Budget Fair Queueing (BFQ) Storage-I/O Scheduler

In this long, and now a little old, page you can find a comparison among the old version of BFQ (prior to v1), SCAN-EDF, YFQ, CFQ, C-LOOK and Anticipatory. You can also find all the stuff related to the first implementations of BFQ, YFQ and SCAN-EDF made by Fabio Checconi and me, and to the performance tests we ran with each of these six schedulers.

BFQ, CFQ and AS (may) adopt disk idling to handle deceptive idleness. In addition to the top-level description of how BFQ works, you can find all the details about the algorithm, deceptive idleness and other issues in this technical report (to appear on Transactions on Computers).
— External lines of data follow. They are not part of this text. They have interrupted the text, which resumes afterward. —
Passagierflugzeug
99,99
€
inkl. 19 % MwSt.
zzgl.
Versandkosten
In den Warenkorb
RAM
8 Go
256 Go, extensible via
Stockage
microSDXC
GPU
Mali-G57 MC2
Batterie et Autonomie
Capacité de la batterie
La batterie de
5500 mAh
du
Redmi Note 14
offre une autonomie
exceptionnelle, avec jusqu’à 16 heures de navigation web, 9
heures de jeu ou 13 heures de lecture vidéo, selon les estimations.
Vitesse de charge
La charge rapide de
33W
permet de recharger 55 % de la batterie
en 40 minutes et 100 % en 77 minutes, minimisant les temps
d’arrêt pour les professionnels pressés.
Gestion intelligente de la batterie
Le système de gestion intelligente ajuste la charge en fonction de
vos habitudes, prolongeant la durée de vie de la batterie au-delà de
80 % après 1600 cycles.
We could not find any Linux implementation of either YFQ or SCAN-EDF. So, to compare both schedulers against BFQ, we implemented them for 2.6.21. Especially, this is the patch that adds BFQ, SCAN-EDF and YFQ to 2.6.21.

The first BFQ proposal (for 2.6.25) was recorded on kerneltrap.org by Jeremy Andrews, whereas the second one (extended version for 2.6.28-rc4) was reviewed on lwn.net by Goldwyn Rodrigues. See the home of this mini-site for the latest available BFQ patches.
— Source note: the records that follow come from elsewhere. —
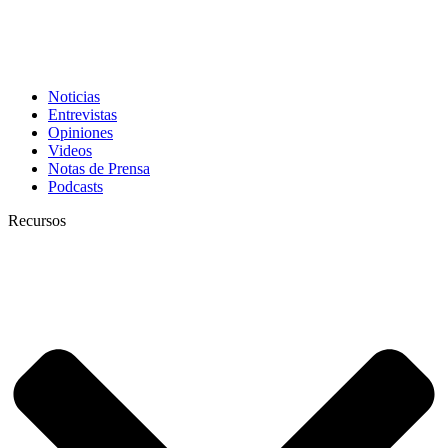
Noticias
Entrevistas
Opiniones
Videos
Notas de Prensa
Podcasts
Recursos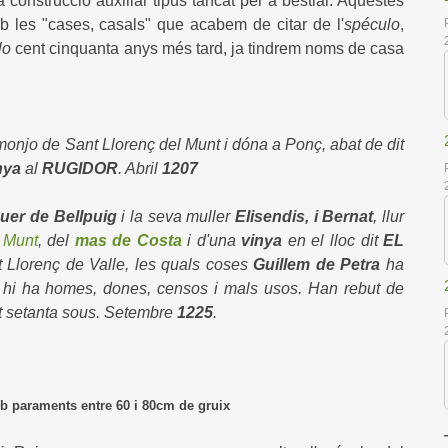
construcció auxiliar tipus tancat per a bestiar. Aquestes
 les "cases, casals" que acabem de citar de l'
spéculo
,
lo
cent cinquanta anys més tard, ja tindrem noms de casa
monjo de Sant Llorenç del Munt i dóna a Ponç, abat de dit
nya
al
RUGIDOR
. Abril
1207
uer de Bellpuig
i la seva muller
Elisendis, i Bernat
, llur
 Munt
, del
mas de Costa
i d'una
vinya
en el lloc dit
EL
t Llorenç de Valle, les quals coses
Guillem de Petra
ha
s hi ha homes, dones, censos i mals usos. Han rebut de
nt setanta sous. Setembre
1225
.
 paraments entre 60 i 80cm de gruix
In the rest of this page we report a comparison among BFQ, YFQ, SCAN-EDF, CFQ, AS and C-LOOK. Then a summary of the results of our experiments.
A longer description and comparison of the schedulers, together with a more detailed description of the experiments and of the results can be found in the above mentioned technical report. Finally, all the results and the programs used to generate them can be found in this compressed file.

Comparison among the six schedulers

BFQ has been designed to achieve high throughput and tight guarantees, in terms of both bandwidth distribution and request completion time.

Especially, defined the reserved service of a process over a time interval as the minimum amount of service that, according to its reserved fraction of the disk bandwidth, the process should receive during the time interval, BFQ guarantees to each process an O(1) deviation, over any time interval, with respect to its reserved service. BFQ owes to CFQ the idea of exclusively serving each application for a while.

The time-based allocation of the disk service in CFQ has the advantage of implicitly charging each application for the seek time it incurs. Unfortunately this scheme may suffer from unfairness problems also towards processes making the best possible use of the disk bandwidth. In fact, even if the same time slice is assigned to two processes, they may get a different throughput each, as a function of the positions on the disk of their requests. On the contrary, BFQ provides strong guarantees on bandwidth distribution because the assigned budgets are measured in number of sectors. Moreover, due to its Round Robin policy, CFQ is characterized by an O(N) worst-case jitter in request completion time, where N is the number of processes competing for the disk. On the contrary, thanks to the accurate service distribution of the internal B-WF2Q+ scheduler, BFQ exhibits O(1) delay.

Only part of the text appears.